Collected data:

※

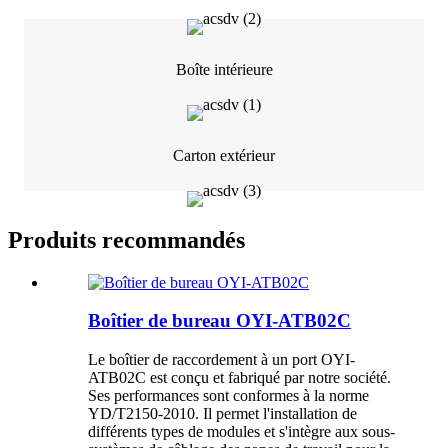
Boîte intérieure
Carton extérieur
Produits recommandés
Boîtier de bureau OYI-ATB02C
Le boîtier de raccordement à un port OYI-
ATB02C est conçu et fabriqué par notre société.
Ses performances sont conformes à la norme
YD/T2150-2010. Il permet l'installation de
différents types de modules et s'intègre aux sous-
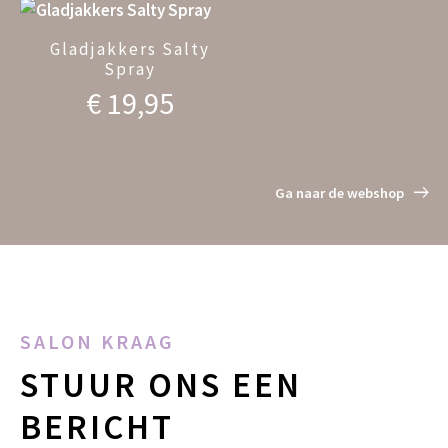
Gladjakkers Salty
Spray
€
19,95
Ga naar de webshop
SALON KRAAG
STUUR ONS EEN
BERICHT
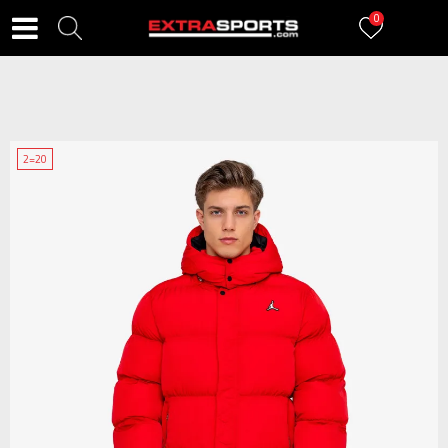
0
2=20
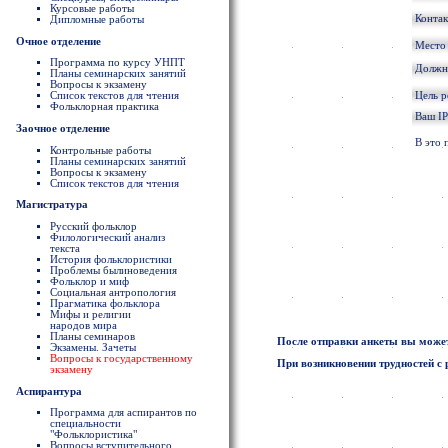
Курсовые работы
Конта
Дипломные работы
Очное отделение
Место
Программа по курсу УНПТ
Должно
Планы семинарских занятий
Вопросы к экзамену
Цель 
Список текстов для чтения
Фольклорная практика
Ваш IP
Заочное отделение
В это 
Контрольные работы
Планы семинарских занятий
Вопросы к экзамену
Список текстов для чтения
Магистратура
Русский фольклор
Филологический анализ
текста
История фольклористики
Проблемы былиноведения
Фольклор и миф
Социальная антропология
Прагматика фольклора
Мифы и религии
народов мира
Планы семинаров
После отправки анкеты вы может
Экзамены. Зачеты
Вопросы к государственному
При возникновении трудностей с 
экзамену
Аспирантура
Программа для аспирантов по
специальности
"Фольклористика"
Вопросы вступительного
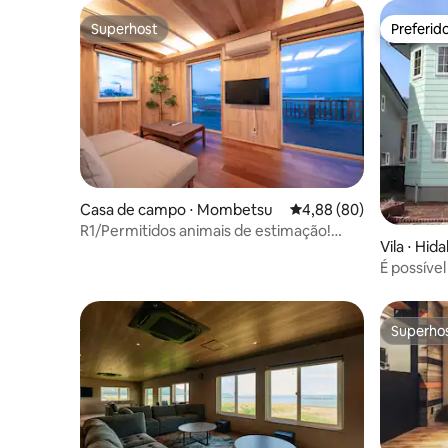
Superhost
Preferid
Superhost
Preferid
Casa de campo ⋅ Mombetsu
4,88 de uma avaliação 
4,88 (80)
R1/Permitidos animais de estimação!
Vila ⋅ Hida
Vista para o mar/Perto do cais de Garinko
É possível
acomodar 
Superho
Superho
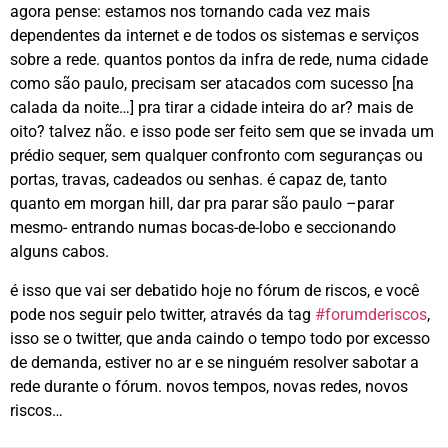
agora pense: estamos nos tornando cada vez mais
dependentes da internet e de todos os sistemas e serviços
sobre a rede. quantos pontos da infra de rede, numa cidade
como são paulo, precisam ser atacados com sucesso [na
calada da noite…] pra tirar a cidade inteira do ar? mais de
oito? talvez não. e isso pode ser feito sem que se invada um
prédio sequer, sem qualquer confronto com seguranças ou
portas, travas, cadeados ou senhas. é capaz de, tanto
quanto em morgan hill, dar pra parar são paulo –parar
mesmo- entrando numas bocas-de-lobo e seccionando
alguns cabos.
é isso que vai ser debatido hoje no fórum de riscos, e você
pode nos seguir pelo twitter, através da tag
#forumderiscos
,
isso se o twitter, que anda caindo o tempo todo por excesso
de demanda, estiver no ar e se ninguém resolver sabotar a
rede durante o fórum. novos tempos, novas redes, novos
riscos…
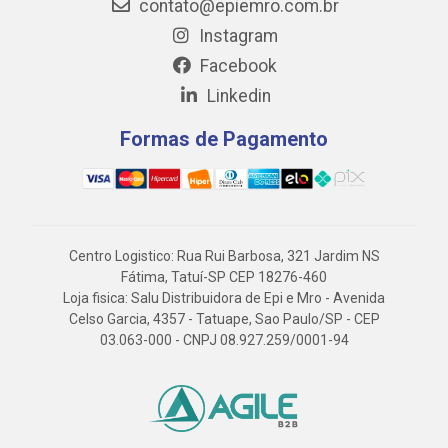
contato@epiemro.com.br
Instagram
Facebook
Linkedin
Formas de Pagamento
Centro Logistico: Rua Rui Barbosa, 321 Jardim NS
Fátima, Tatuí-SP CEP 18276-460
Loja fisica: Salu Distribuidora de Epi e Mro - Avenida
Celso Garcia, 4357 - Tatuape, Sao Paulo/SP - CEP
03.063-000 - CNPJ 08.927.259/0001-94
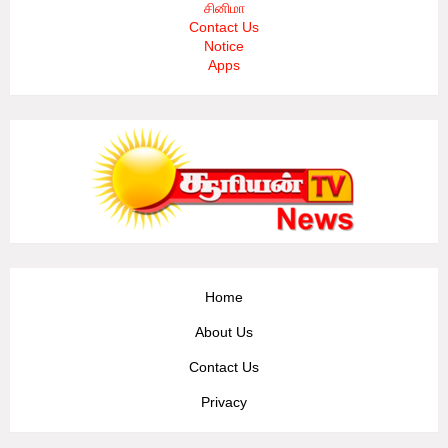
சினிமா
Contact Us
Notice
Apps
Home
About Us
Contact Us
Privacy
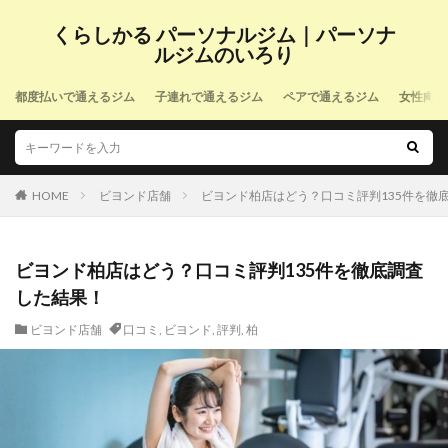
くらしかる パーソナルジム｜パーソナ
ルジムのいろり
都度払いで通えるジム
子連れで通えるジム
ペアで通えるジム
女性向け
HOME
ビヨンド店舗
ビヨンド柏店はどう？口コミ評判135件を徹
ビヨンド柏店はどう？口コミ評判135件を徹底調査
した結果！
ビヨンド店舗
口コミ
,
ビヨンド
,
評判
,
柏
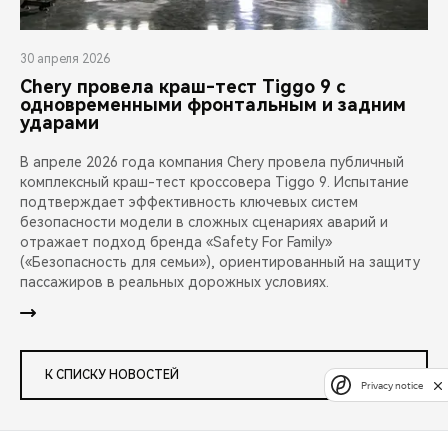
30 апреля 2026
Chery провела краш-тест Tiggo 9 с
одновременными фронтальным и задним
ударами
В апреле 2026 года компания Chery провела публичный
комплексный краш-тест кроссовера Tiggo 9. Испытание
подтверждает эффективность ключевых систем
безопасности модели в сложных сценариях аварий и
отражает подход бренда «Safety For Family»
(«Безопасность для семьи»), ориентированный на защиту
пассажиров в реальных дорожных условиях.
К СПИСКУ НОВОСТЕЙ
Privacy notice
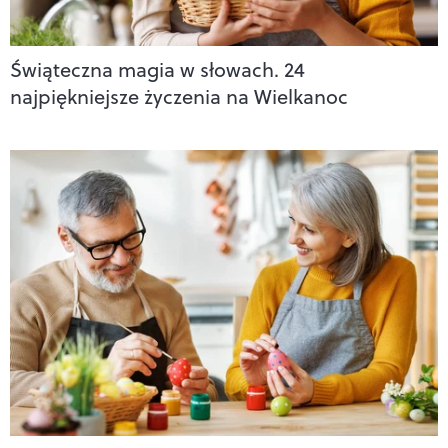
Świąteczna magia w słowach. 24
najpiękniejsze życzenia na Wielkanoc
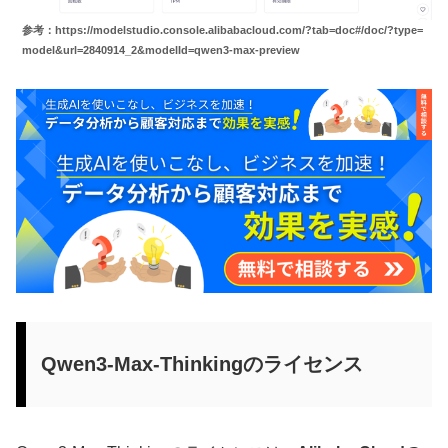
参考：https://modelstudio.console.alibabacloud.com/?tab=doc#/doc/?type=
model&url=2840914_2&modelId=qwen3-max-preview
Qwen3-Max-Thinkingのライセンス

※

→ EXERCISE INSTRUCTIONS:
Reproduce every line above word for word; no images.

→ RESULT:
Boîte intérieure
Carton extérieur
Produits recommandés
Boîtier de bureau OYI-ATB02C
Le boîtier de raccordement à un port OYI-
ATB02C est conçu et fabriqué par notre société.
Ses performances sont conformes à la norme
YD/T2150-2010. Il permet l'installation de
différents types de modules et s'intègre aux sous-
Gladjakkers Salty
Spray
€
19,95
Ga naar de webshop
SALON KRAAG
STUUR ONS EEN
BERICHT
0
2=20
Курсовые работы
Конта
Дипломные работы
Очное отделение
Место
Программа по курсу УНПТ
Должно
Планы семинарских занятий
Вопросы к экзамену
Цель 
Список текстов для чтения
Фольклорная практика
Ваш IP
Заочное отделение
В это 
Контрольные работы
Планы семинарских занятий
Вопросы к экзамену
Список текстов для чтения
Магистратура
Русский фольклор
Филологический анализ
текста
История фольклористики
Проблемы былиноведения
Фольклор и миф
Социальная антропология
Прагматика фольклора
Мифы и религии
народов мира
Планы семинаров
После отправки анкеты вы может
Экзамены. Зачеты
Вопросы к государственному
При возникновении трудностей с 
экзамену
Аспирантура
Программа для аспирантов по
специальности
"Фольклористика"
Вопросы вступительного
Superhost
Preferid
Superhost
Preferid
Casa de campo ⋅ Mombetsu
4,88 de uma avaliação 
4,88 (80)
R1/Permitidos animais de estimação!
Vila ⋅ Hida
Vista para o mar/Perto do cais de Garinko
É possível
acomodar 
Superho
Superho
agora pense: estamos nos tornando cada vez mais
dependentes da internet e de todos os sistemas e serviços
sobre a rede. quantos pontos da infra de rede, numa cidade
como são paulo, precisam ser atacados com sucesso [na
calada da noite…] pra tirar a cidade inteira do ar? mais de
oito? talvez não. e isso pode ser feito sem que se invada um
prédio sequer, sem qualquer confronto com seguranças ou
portas, travas, cadeados ou senhas. é capaz de, tanto
quanto em morgan hill, dar pra parar são paulo –parar
mesmo- entrando numas bocas-de-lobo e seccionando
alguns cabos.
é isso que vai ser debatido hoje no fórum de riscos, e você
pode nos seguir pelo twitter, através da tag
#forumderiscos
,
isso se o twitter, que anda caindo o tempo todo por excesso
de demanda, estiver no ar e se ninguém resolver sabotar a
rede durante o fórum. novos tempos, novas redes, novos
riscos…
contato@epiemro.com.br
Instagram
Facebook
Linkedin
Formas de Pagamento
Centro Logistico: Rua Rui Barbosa, 321 Jardim NS
Fátima, Tatuí-SP CEP 18276-460
Loja fisica: Salu Distribuidora de Epi e Mro - Avenida
Celso Garcia, 4357 - Tatuape, Sao Paulo/SP - CEP
03.063-000 - CNPJ 08.927.259/0001-94
சினிமா
Contact Us
Notice
Apps
Home
About Us
Contact Us
Privacy
くらしかる パーソナルジム｜パーソナ
ルジムのいろり
都度払いで通えるジム
子連れで通えるジム
ペアで通えるジム
女性向け
HOME
ビヨンド店舗
ビヨンド柏店はどう？口コミ評判135件を徹
ビヨンド柏店はどう？口コミ評判135件を徹底調査
した結果！
ビヨンド店舗
口コミ
,
ビヨンド
,
評判
,
柏
30 апреля 2026
Chery провела краш-тест Tiggo 9 с
одновременными фронтальным и задним
ударами
В апреле 2026 года компания Chery провела публичный
комплексный краш-тест кроссовера Tiggo 9. Испытание
подтверждает эффективность ключевых систем
безопасности модели в сложных сценариях аварий и
отражает подход бренда «Safety For Family»
(«Безопасность для семьи»), ориентированный на защиту
пассажиров в реальных дорожных условиях.
К СПИСКУ НОВОСТЕЙ
Privacy notice
Świąteczna magia w słowach. 24
najpiękniejsze życzenia na Wielkanoc
参考：https://modelstudio.console.alibabacloud.com/?tab=doc#/doc/?type=
model&url=2840914_2&modelId=qwen3-max-preview
Qwen3-Max-Thinkingのライセンス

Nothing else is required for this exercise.